В конце концов Якоб согласился, хоть и с неудовольствием. В кухне повар положил в миску кусок жареной баранины с чесноком и завернул в салфетку два пирога.
– Не мало ли? – спросил Якоб.
– Пусть скажет спасибо за то, что я не кормлю его ячменной похлебкой! – сказал повар. – Я добрый швед, и мне противно думать, что этот московит жиреет на еде, которая готовится моими руками...
– Но все-таки он платит большие деньги! – возразил Якоб.
Это было неосторожно. Повар швырнул шумовку и обернулся к Якобу.
– Как я посмотрю, агент недаром сюда приходил! – крикнул он. – Слишком уж ты заступаешься за этого князя. А ему место на эшафоте, да, да, по нем давно скучает папаша Фредерик, да и по тебе тоже. Вы с этим князем, наверное, снюхались, он тебе платит русским золотом, а ты ему рассказываешь все, что тебе удается узнать...
– А тебе завидно? Ты сам бы охотно нанялся за золото, да тебя никто не берет...
Повар сделал шаг к Якобу. Тот стоял неподвижно, усмехаясь и глядя на повара своими упрямыми, потемневшими вдруг глазами.
– Проваливай! – велел повар. – Проваливай, а то у меня дрожат руки от бешенства. Уходи сейчас же...
– Осел! – сказал Якоб. – Осел, вот ты кто! Старый дурак...
Он вышел из кухни.
Возле дома его никто не поджидал, как бывало в последние дни, и он вздохнул с облегчением. По дороге в мелочной лавке подручный трактирщика купил стопу наилучшей бумаги, связку перьев и бутылку водки. На крыльце сырого и гнилого дома, в котором содержался русский резидент князь Хилков, два пристава играли в кости. Якоб вежливо поздоровался и похвалил погоду, но приставы ответили очень коротко и уставились на него так, будто видели его в первый раз.
– Я вам принес презент! – произнес Якоб.
– Можешь сам пить свою водку! – ответил старший пристав.
– Да, можешь сам ее вылакать! – подтвердил второй и отодвинул от себя бутылку, но так, чтобы она не упала с крыльца и не разбилась.
– О! – воскликнул подручный трактирщика. – Разве я в чем-нибудь провинился? Или водка, которую я приношу, недостаточно хороша? Или ее мало?
Оба пристава переглянулись, и тот, что был помоложе, сказал сурово:
– Отнеси обед и проваливай поскорее! Нечего тебе там рассиживаться!
«И эти предупреждены! – подумал Якоб. – Плохи мои дела. Я на свободе последние часы.

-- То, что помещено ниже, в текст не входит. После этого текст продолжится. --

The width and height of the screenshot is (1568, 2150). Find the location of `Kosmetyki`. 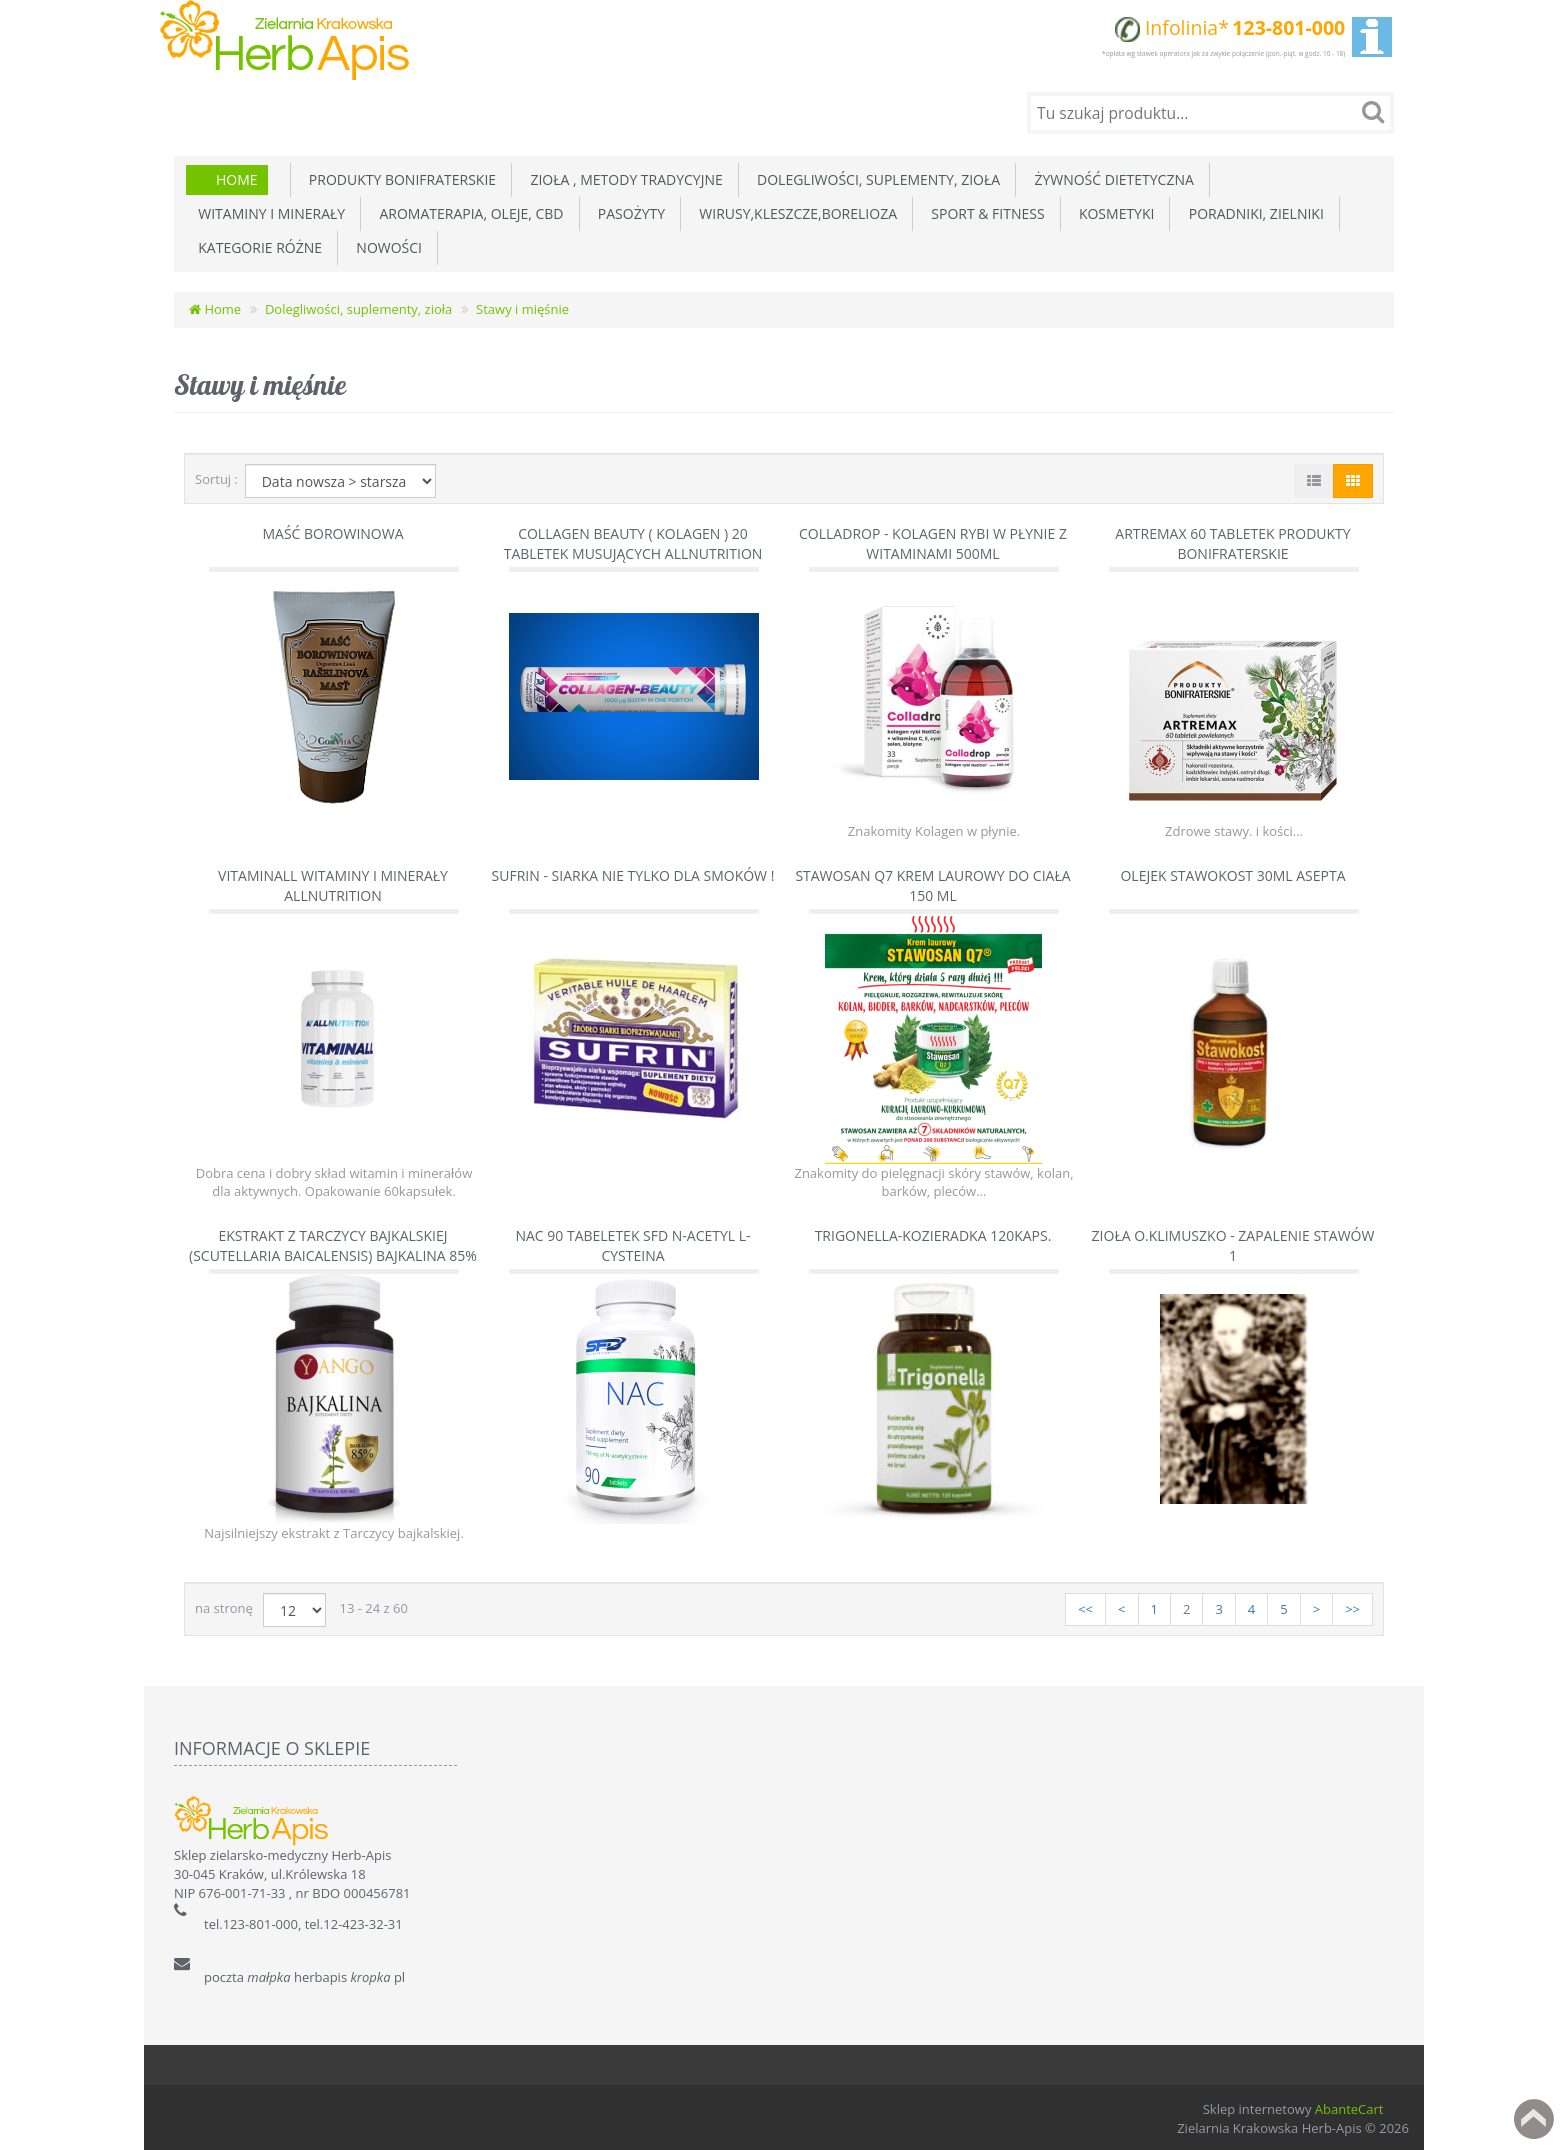

Kosmetyki is located at coordinates (1113, 211).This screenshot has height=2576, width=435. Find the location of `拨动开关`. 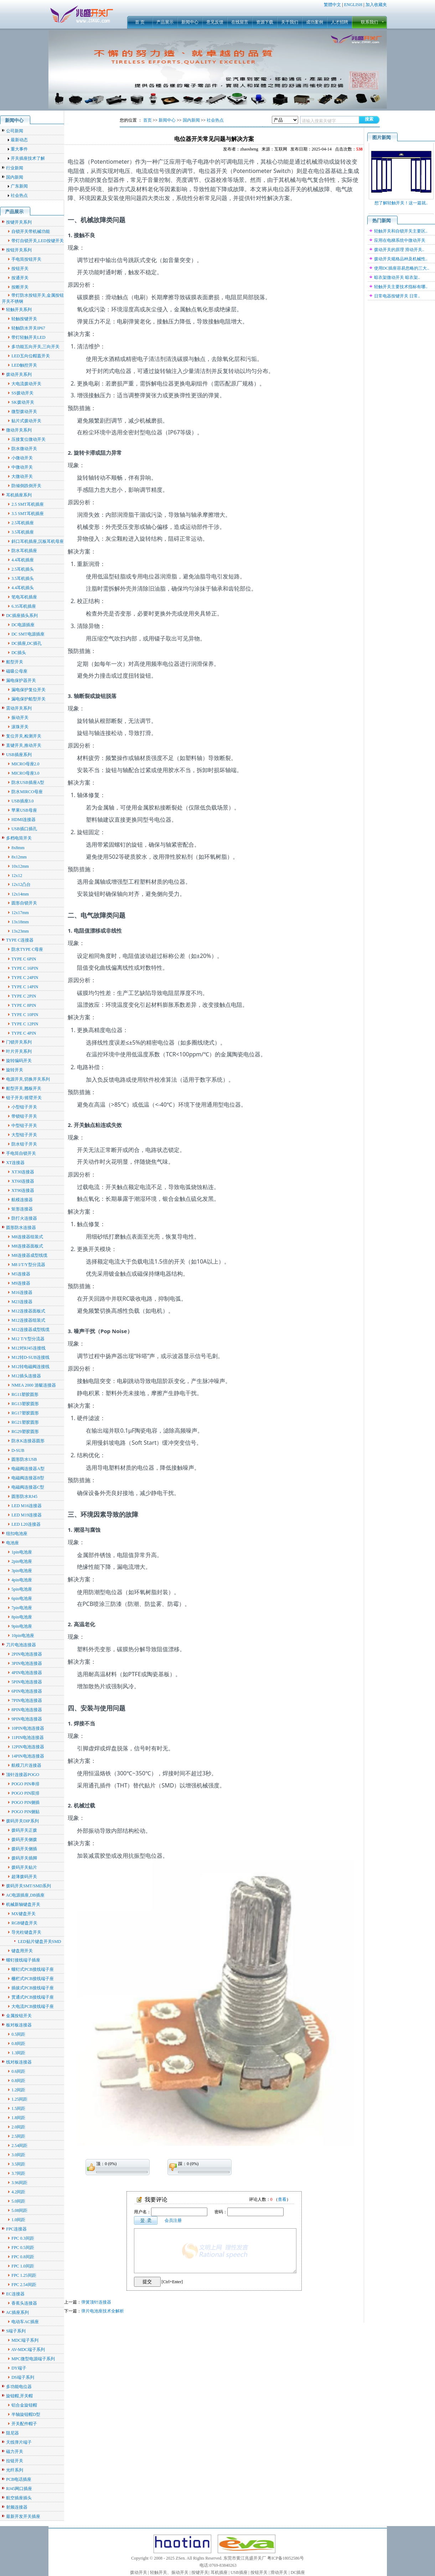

А уж если схватят – тогда прямо в лапы к папаше Фредерику».
Когда Якоб вошел, Хилков, держа в левой руке потухшую трубку, диктовал секретарю русского посольства Малкиеву:
– Из тамошных граждан купец, мягким товаром торговавший, Козьма Минин...
– Минин, – повторил, макая перо в чернильницу, Малкиев...
Андрей Яковлевич кивнул Якобу и на мгновение задумался, потом продолжил:
– Минин, зовомый Сухорукой, встав посреди народа на площади, говорил к людям: «Видим конечное Русского государства разорение, а помощи ниоткуда не чаем, для того я вам советую и прошу – казну со всех нас до последнего имения собирать»... Написал?
– Поспешаю! – ответил Малкиев.
– До последнего имения собирать, жен и детей закладывать и, казну собрав, полководца нам искать, дабы с ним идти на Москву для очищения сего града нашего от ворога...
Малкиев писал, стоя у конторки, сколоченной из грубых сосновых досок. Хилков был без парика, в камзоле из мягкой кожи, шея была повязана теплым фуляром: князю опять недомогалось, и мешки под глазами сделались еще тяжелее, чем раньше. Было видно, что он совсем расхворался. Пока он диктовал, Якоб думал о том, как трудно будет нынче сказать Андрею Яковлевичу, что он собирается покинуть Стокгольм и что князю придется остаться без его помощи...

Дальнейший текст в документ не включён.